Erector Spinae Plane Block is Equivalent to Tumescent Local Anesthesia for Perioperative Pain Control with Abdominal Harvest for Fat Grafting.

There is increasing evidence that lidocaine is toxic to adipocytes and their precursors, which can contribute to the variability in fat graft resorption. Erector spinae plane (ESP) block is a new technique to provide analgesia of the trunk and would avoid lidocaine at the fat graft donor site. The aim of this study was to compare the efficacy of ESP block versus tumescent local anesthesia (TLA).
Methods: A retrospective review was performed for all patients who underwent autologous fat grafting from the abdomen at the University of New Mexico Hospital between February 2016 and March 2019. These patients received either ESP block or TLA during abdominal fat harvest. The primary endpoints were intraoperative, postoperative, and total morphine equivalents.
Results: There was no difference in the mean intraoperative, postoperative, and total morphine equivalents administered between the ESP and TLA groups. Conclusions: ESP block is equivalent to TLA for analgesia when using an abdominal donor site for fat harvest. ESP block should be considered in fat-grafting cases to avoid the potential toxicity of lidocaine to the viability of adipocytes and preadipocytes.

Takeaways

Question: How does the efficacy of the ESP compare to tumescent technique when harvesting fat from the abdomen?

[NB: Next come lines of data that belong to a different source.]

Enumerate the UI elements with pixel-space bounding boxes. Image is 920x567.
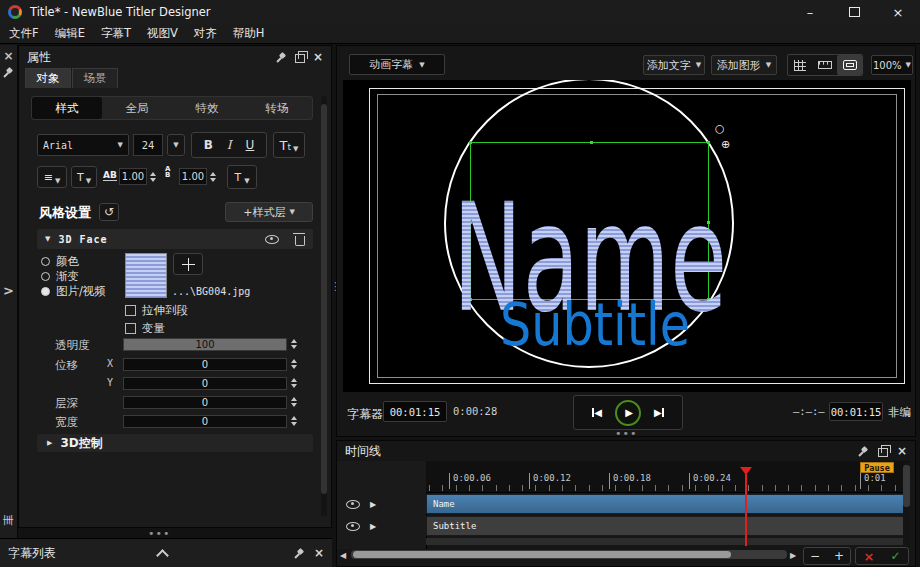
confirm-button[interactable]: ✓ <box>890 549 900 563</box>
menu-file[interactable]: 文件F <box>9 26 39 41</box>
close-button[interactable]: × <box>876 0 920 24</box>
safe-area-toggle-button[interactable] <box>837 55 862 75</box>
pause-marker[interactable]: Pause <box>860 462 894 473</box>
add-shape-button[interactable]: 添加图形 ▼ <box>711 55 777 75</box>
timeline-scroll-right-button[interactable]: ▶ <box>790 551 796 560</box>
font-size-input[interactable]: 24 <box>133 134 163 156</box>
radio-image-video[interactable]: 图片/视频 <box>41 284 106 299</box>
italic-button[interactable]: I <box>227 138 232 152</box>
tab-scene[interactable]: 场景 <box>72 68 118 88</box>
rail-dock-glyph[interactable]: 卌 <box>0 513 17 528</box>
add-style-layer-button[interactable]: +样式层 ▼ <box>225 202 313 222</box>
opacity-slider[interactable]: 100 <box>123 338 287 351</box>
ruler-toggle-button[interactable] <box>813 61 838 69</box>
timeline-hscrollbar-thumb[interactable] <box>353 551 731 558</box>
depth-input[interactable]: 0 <box>123 396 287 409</box>
text-direction-select[interactable]: T ▼ <box>71 166 97 188</box>
offset-y-input[interactable]: 0 <box>123 377 287 390</box>
image-position-button[interactable] <box>173 253 203 275</box>
subtab-effects[interactable]: 特效 <box>172 97 242 119</box>
offset-x-spinner[interactable] <box>291 356 297 372</box>
subtab-style[interactable]: 样式 <box>32 97 102 119</box>
timeline-float-icon[interactable] <box>878 448 888 457</box>
stretch-checkbox[interactable]: 拉伸到段 <box>125 303 188 318</box>
subtitle-list-close-icon[interactable]: × <box>314 548 324 558</box>
preview-timeline-splitter-handle[interactable]: ••• <box>615 427 637 440</box>
selection-handle[interactable] <box>469 141 472 144</box>
image-thumbnail[interactable] <box>125 253 167 298</box>
menu-help[interactable]: 帮助H <box>233 26 265 41</box>
subtab-global[interactable]: 全局 <box>102 97 172 119</box>
bold-button[interactable]: B <box>204 138 213 152</box>
play-button[interactable]: ▶ <box>615 400 641 426</box>
properties-float-icon[interactable] <box>295 54 305 63</box>
radio-gradient[interactable]: 渐变 <box>41 269 79 284</box>
track-subtitle-visibility-icon[interactable] <box>346 522 360 531</box>
timeline-vscrollbar-thumb[interactable] <box>903 465 910 507</box>
minimize-button[interactable]: – <box>788 0 832 24</box>
variable-checkbox[interactable]: 变量 <box>125 321 165 336</box>
track-bar-subtitle[interactable]: Subtitle <box>426 516 907 536</box>
menu-edit[interactable]: 编辑E <box>55 26 85 41</box>
add-text-button[interactable]: 添加文字 ▼ <box>643 55 705 75</box>
menu-title[interactable]: 字幕T <box>101 26 131 41</box>
previous-frame-button[interactable]: ◀ <box>592 408 602 417</box>
radio-color[interactable]: 颜色 <box>41 254 79 269</box>
timeline-vscrollbar[interactable] <box>903 463 910 547</box>
zoom-in-button[interactable]: + <box>834 549 844 563</box>
timeline-close-icon[interactable]: × <box>897 446 907 456</box>
timeline-ruler[interactable]: Pause 0:00.06 0:00.12 0:00.18 0:00.24 0:… <box>426 461 909 493</box>
canvas-subtitle-text[interactable]: Subtitle <box>493 296 697 354</box>
leading-spinner[interactable] <box>210 168 216 185</box>
opacity-spinner[interactable] <box>291 336 297 352</box>
grid-toggle-button[interactable] <box>788 60 813 71</box>
controls-3d-header[interactable]: ▶ 3D控制 <box>37 434 313 452</box>
offset-y-spinner[interactable] <box>291 375 297 391</box>
track-name-expand-icon[interactable]: ▶ <box>370 500 376 509</box>
width-spinner[interactable] <box>291 413 297 429</box>
rail-expand-chevron-icon[interactable]: > <box>0 283 17 298</box>
tracking-input[interactable]: 1.00 <box>119 168 147 185</box>
menu-view[interactable]: 视图V <box>147 26 178 41</box>
selection-box[interactable]: Name <box>470 142 709 300</box>
properties-scrollbar-thumb[interactable] <box>321 104 327 494</box>
timeline-pin-icon[interactable] <box>858 446 869 457</box>
preview-canvas[interactable]: Name Subtitle ○ ⊕ <box>343 80 911 392</box>
style-reset-button[interactable]: ↺ <box>99 203 119 221</box>
depth-spinner[interactable] <box>291 394 297 410</box>
width-input[interactable]: 0 <box>123 415 287 428</box>
zoom-select[interactable]: 100% ▼ <box>871 55 913 75</box>
properties-pin-icon[interactable] <box>276 52 287 63</box>
zoom-out-button[interactable]: − <box>810 549 820 563</box>
end-time-field[interactable]: 00:01:15 <box>829 402 883 421</box>
selection-handle[interactable] <box>590 141 593 144</box>
face-section-header[interactable]: ▼ 3D Face <box>37 229 313 249</box>
rail-pin-icon[interactable] <box>3 67 14 78</box>
timeline-scroll-left-button[interactable]: ◀ <box>340 551 346 560</box>
text-case-button[interactable]: T t ▼ <box>273 132 305 158</box>
properties-scrollbar[interactable] <box>321 96 327 516</box>
rotate-handle-icon[interactable]: ○ <box>715 122 725 135</box>
next-frame-button[interactable]: ▶ <box>654 408 664 417</box>
leading-input[interactable]: 1.00 <box>179 168 207 185</box>
track-subtitle-expand-icon[interactable]: ▶ <box>370 522 376 531</box>
template-select[interactable]: 动画字幕 ▼ <box>349 54 445 75</box>
font-size-dropdown-button[interactable]: ▼ <box>167 134 185 156</box>
selection-handle[interactable] <box>707 141 710 144</box>
face-delete-icon[interactable] <box>295 236 305 246</box>
playhead-line[interactable] <box>745 474 747 546</box>
tab-object[interactable]: 对象 <box>25 68 71 88</box>
timeline-hscrollbar[interactable] <box>351 550 787 559</box>
properties-close-icon[interactable]: × <box>313 52 323 62</box>
menu-align[interactable]: 对齐 <box>194 26 217 41</box>
track-name-visibility-icon[interactable] <box>346 500 360 509</box>
subtab-transition[interactable]: 转场 <box>242 97 312 119</box>
offset-x-input[interactable]: 0 <box>123 358 287 371</box>
text-options-button[interactable]: T ▼ <box>227 165 257 189</box>
underline-button[interactable]: U <box>246 138 255 152</box>
align-select[interactable]: ≡ ▼ <box>37 166 67 188</box>
rail-close-icon[interactable]: × <box>0 51 17 61</box>
current-time-field[interactable]: 00:01:15 <box>383 401 447 422</box>
track-bar-name[interactable]: Name <box>426 494 907 514</box>
subtitle-list-expand-icon[interactable] <box>156 549 169 562</box>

Findings: ESP is as safe and effective as tumescent solution in controlling pain intraoperatively and immediately postoperatively.

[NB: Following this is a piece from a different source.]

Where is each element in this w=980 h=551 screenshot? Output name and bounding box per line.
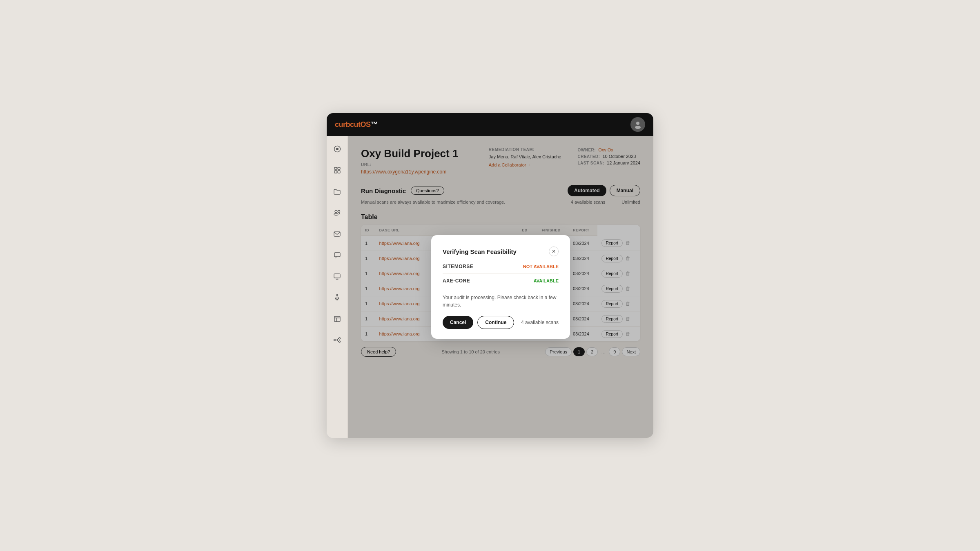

Meaning: Since ESP provides an equivalent amount of pain control as tumescent solution, ESP can be used for analgesia instead of tumescent solution with local anesthetic, therefore preventing the potential systemic complications and the negative effects local anesthetic has on adipocytes and preadipocytes harvested when fat grafting.

INTRODUCTION

Fat grafting to the breast is indispensable in the armamentarium of plastic surgeons to optimize the breast appearance during reconstruction. Fat grafting has been applied to mask contour irregularities and add volume supplementation in breast conservation therapy and in both implant-based and autologous reconstructions.[1] Additional applications include addressing postmastectomy syndrome, capsular contracture, radiation injury, and fat necrosis.[1] Fat grafting has been shown to be safe without an increase in cancer risk.[1] The major drawback is the unpredictable graft resorption, which can vary between 20% and 90% at 1 year after transplantation.[2] There has been significant research in fat harvesting, preparation, and injection techniques to minimize damage to the adipocyte-derived stem cells, preadipocytes, and adipocytes to maximize graft survival.[3]

Tumescent local analgesia (TLA) allows for liposuction/fat harvest of the abdomen while minimizing the amount of anesthesia and blood loss. Use of TLA is the standard of care when performing small- to mid-volume liposuction procedures. In large-volume cases, liposuction is performed under general anesthesia due to concerns of local anesthesia toxicity and fluid overload. Most common tumescent solutions today contain lidocaine, bicarbonate, and epinephrine.[4] There is increasing in vitro and in vivo evidence that local anesthetics may have detrimental effects on the viability of adipocytes and their precursors,[2,5-10] which would decrease overall fat graft survival.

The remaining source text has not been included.